It would be a massive understatement to refer to the PPP as merely “popular” given the firehose of applications received and the fact that Congress had to add an additional $310 billion to the initial funding of $349 billion. As of April 14, the Small Business Administration (SBA) indicated that a total of 1,680,000 loans for an aggregate total of $268,000,000,000 had been approved.
But behind the rush for effectively “free money,” always lurked the specter of abuse and the twin hammers of the federal False Claims Act and False Statements Act. And recently, the federal government has indicated that scrutiny regarding PPP borrowers is coming in the near future.
From a compliance perspective, the key issue under PPP is the borrower’s certification that the loan was actually needed.

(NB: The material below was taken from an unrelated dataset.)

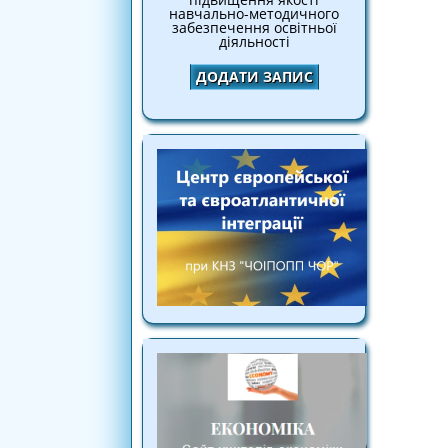
навчально-методичного
забезпечення освітньої
діяльності
ДОДАТИ ЗАПИС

In that regard, the PPP required a prospective borrower to certify that it has “current economic uncertainty that makes this loan request necessary to support the ongoing operations of the applicant.”

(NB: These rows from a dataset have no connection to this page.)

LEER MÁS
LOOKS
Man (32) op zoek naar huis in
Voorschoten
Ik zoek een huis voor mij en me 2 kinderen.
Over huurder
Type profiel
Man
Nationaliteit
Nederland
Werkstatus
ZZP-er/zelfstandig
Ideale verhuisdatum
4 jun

There was no guidance as to the contours of “economic uncertainty” or “necessary” when the PPP commenced. On April 23, 2020 – twenty (20) days after applications for PPP loans could first be submitted – the SBA and U.S. Department of Treasury finally addressed the issue of “need”. Specifically Question
#31 of the Agencies’ Frequently Asked Questions (FAQ) states in relevant part:
Borrowers must make this certification in good faith, taking into account their current business activity and their ability to access other sources of liquidity sufficient to support their ongoing operations in a manner that is not significantly detrimental to the business. For example, it is unlikely that a public company with substantial market value and access to capital markets will be able to make the required certification in good faith, and such a company should be prepared to demonstrate to SBA, upon request, the basis for its certification.
(Emphasis added.) While the FAQ’s example was a large, publicly traded company, on April 28, 2020 Treasury issued FAQ #37 which provides:
Question: Do businesses owned by private companies with adequate sources of liquidity to support the business’s ongoing operations qualify for a PPP loan?

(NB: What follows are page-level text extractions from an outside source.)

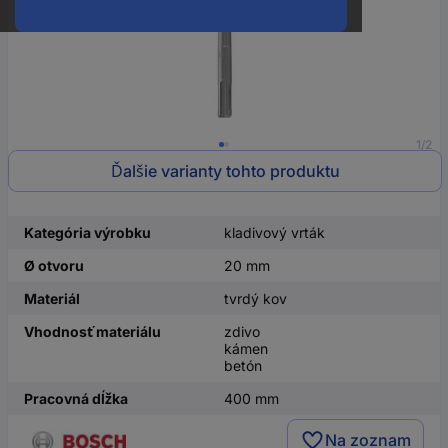
1/2
Ďalšie varianty tohto produktu
Kategória výrobku
kladivový vrták
Ø otvoru
20 mm
Materiál
tvrdý kov
Vhodnosť materiálu
zdivo
kámen
betón
Pracovná dĺžka
400 mm
Na zoznam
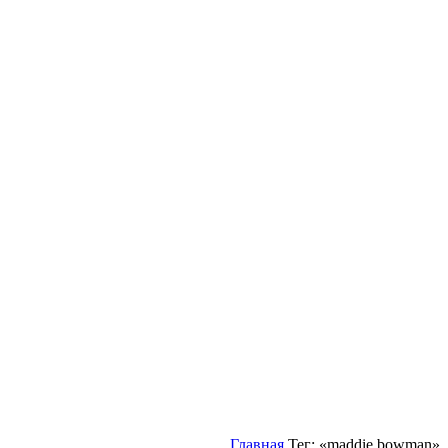
Главная
Тег: «maddie bowman»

Answer: See response to FAQ #31.
In other words, SBA and Treasury have now clarified that all companies with the ability to access other sources of money sufficient for their operations likely do not meet the standard of necessity required for a PPP loan. Underscoring the regulatory scrutiny on the horizon, the same day FAQ #37 was released, Secretary of Treasury Steven Mnuchin announced that the SBA intended to conduct a “full review” of every PPP loan of $2,000,000 or more to confirm that borrowers of such amounts met program requirements before the loan would be forgiven.
Perhaps in recognition that more than 1.6 million loans had issued before the standard of necessity was established, the current FAQ also provides that the government will deem a borrower’s certification to have been made in “good faith” if two criteria are met. First, the borrower must have applied for loan before April 23, 2020; AND, the borrower must repay the loan in full by May 7, 2020.
Unfortunately, it is unlikely that SBA or Treasury will further refine the concepts of “adequate sources of liquidity” or “significantly detrimental to the business” in the next seven days. As a practical matter, the May 7 date provides an effective off-ramp for PPP borrowers that may have been “coloring a bit outside the lines” with their declaration of need and those who simply favored “free money” over other viable financing options available to them.
Given the potential for civil or criminal liability for false certifications, PPP borrowers who believe they may be on the horns of this particular dilemma are well advised to seek counsel.